What to do: Below are the records; copy every line in them that holds the string "Rush".

=== Records supplied ===

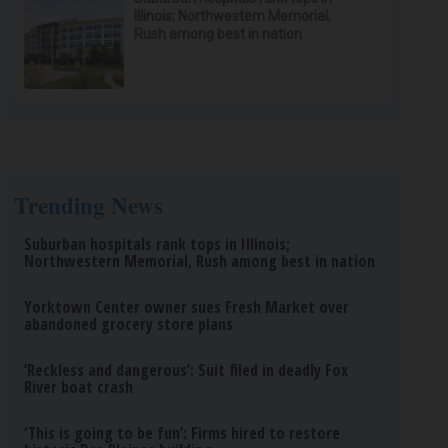
Illinois; Northwestern Memorial,
Rush among best in nation
Trending News
Suburban hospitals rank tops in Illinois;
Northwestern Memorial, Rush among best in nation
Yorktown Center owner sues Fresh Market over
abandoned grocery store plans
‘Reckless and dangerous’: Suit filed in deadly Fox
River boat crash
‘This is going to be fun’: Firms hired to restore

===

Answer space:
Rush among best in nation
Northwestern Memorial, Rush among best in nation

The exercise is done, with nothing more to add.